Posted by Dr. Bob on August 10, 2006, at 11:00:24
In reply to Re: blocks and support » Dr. Bob, posted by Estella on August 9, 2006, at 0:29:34
> So now the controversy would be over:
> 1) How you type offences.
> 2) How you measure whether blocking people for a type generally tends to facilitate support or not.
I agree, those could be controversial. :-)
> I think that being too quick to block some of those doesn't faciliate learning, it facilitates people going 'well f*ck you'. I've been here for a while now... Am I 'unlearning' over time? If blocks are anything to go by then I seem to be...
I agree, blocks doesn't always have the desired effect. Learning is part of it, but other factors influence behavior, too.
> > Well, one step at a time?
> Sure. I hope you don't mind if I keep trying to push you into (what I perceive to be) the right general direction, however...

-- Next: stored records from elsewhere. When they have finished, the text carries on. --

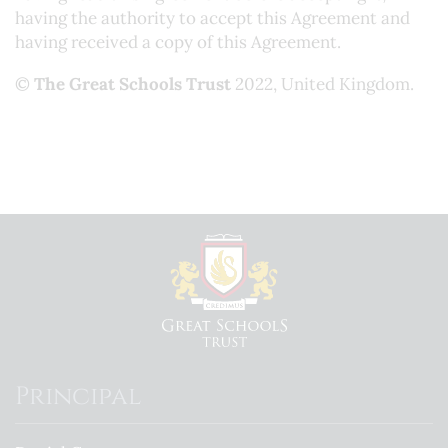
having the authority to accept this Agreement and
having received a copy of this Agreement.
©
The Great Schools Trust
2022, United Kingdom.
Principal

Please do, pushing keeps us from going too far off course, and a lot of pushing can be necessary when the boat's this big.
> Main Entry: cri·tique
> a critical estimate or discussion
> I agree there can be a fine line. I think we should be able to critique policies and ideologies and institutions *on the politics board*. I agree that we shouldn't accuse politicians or posters, however. It can be a fine line.
What if any critiques needed to be constructive?

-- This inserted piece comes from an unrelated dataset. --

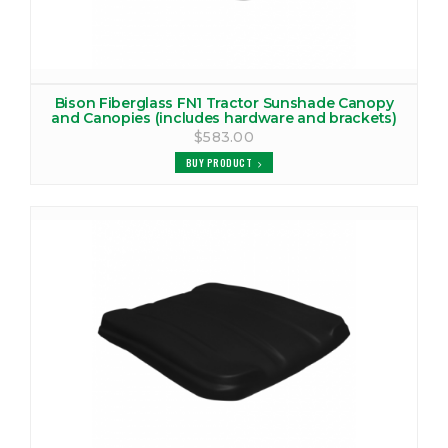
Bison Fiberglass FN1 Tractor Sunshade Canopy
and Canopies (includes hardware and brackets)
$583.00
BUY PRODUCT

> > how long someone's blocked for doesn't depend just on the current "offence"...
> Borderline offences can accumulate too...
Right, and IMO an accumulation is different than a single one.

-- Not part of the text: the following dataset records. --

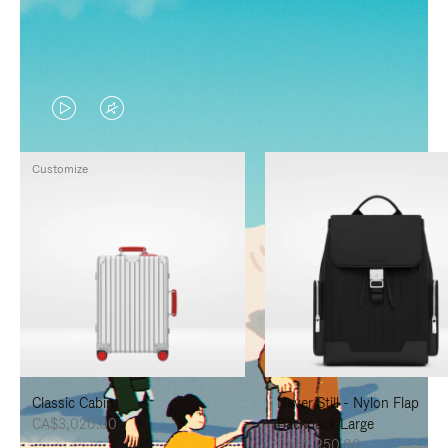
VIDEO
VIDEO
IS
IS
Customize
PLAYED,
MUTED,
PLEASE
PLEASE
PRESS
PRESS
TO
TO
PAUSE
UNMUTE
IT
IT
Classic Cabin
Never Still - Nylon Flap
CA$3,020.00
Backpack Large
CA$2,250.00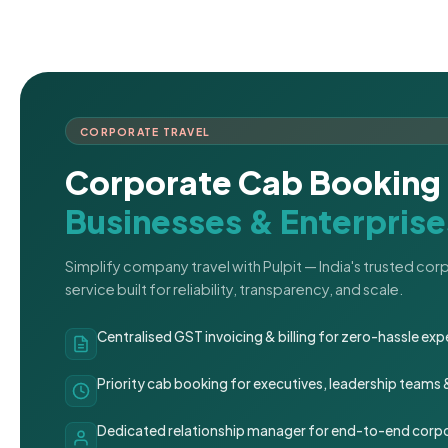
CORPORATE TRAVEL
Corporate Cab Booking 
Businesses & Enterprise
Simplify company travel with Pulpit — India's trusted co
service built for reliability, transparency, and scale.
Centralised GST invoicing & billing for zero-hassle 
Priority cab booking for executives, leadership teams
Dedicated relationship manager for end-to-end corpo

> > If the subgroups were people who supported my decision and those who supported the blocked poster, I think it would be different.
> Different how?
I'm not sure how to explain it. I guess I think it's inevitably more adversarial if one subgroup says x is good and another says x is bad. Because good and bad are (easily seen as) incompatible.
But if one says x is good and another says y is good, those aren't necessarily contradictory positions. So it's easier to get along.
> > I think it's inevitably an ongoing issue, how to coexist.
> Though when you block people it isn't about coexisting. It is about a person being excluded (that might not be your intention but that is a consequence).
It's both, it's about somebody being excluded because their behavior isn't, IMO, conducive to coexisting.